▶ _DESCRIPTION OF THE TASK_: Among the lines below, count those with "Oficial". Give the total alone.

[Page-level text extractions]
=======

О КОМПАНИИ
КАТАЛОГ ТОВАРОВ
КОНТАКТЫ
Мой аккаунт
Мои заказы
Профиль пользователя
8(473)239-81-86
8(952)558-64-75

=======

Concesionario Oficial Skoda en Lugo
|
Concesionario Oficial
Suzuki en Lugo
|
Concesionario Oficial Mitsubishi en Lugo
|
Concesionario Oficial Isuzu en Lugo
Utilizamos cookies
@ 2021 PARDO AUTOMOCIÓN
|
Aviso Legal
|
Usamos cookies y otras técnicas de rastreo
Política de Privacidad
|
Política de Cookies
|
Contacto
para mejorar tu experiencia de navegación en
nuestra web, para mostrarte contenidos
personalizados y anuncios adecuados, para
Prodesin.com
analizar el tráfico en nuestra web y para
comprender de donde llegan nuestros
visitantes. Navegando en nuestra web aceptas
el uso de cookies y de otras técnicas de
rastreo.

=======

▶ _RESPONSE FOR THIS EXERCISE_: 4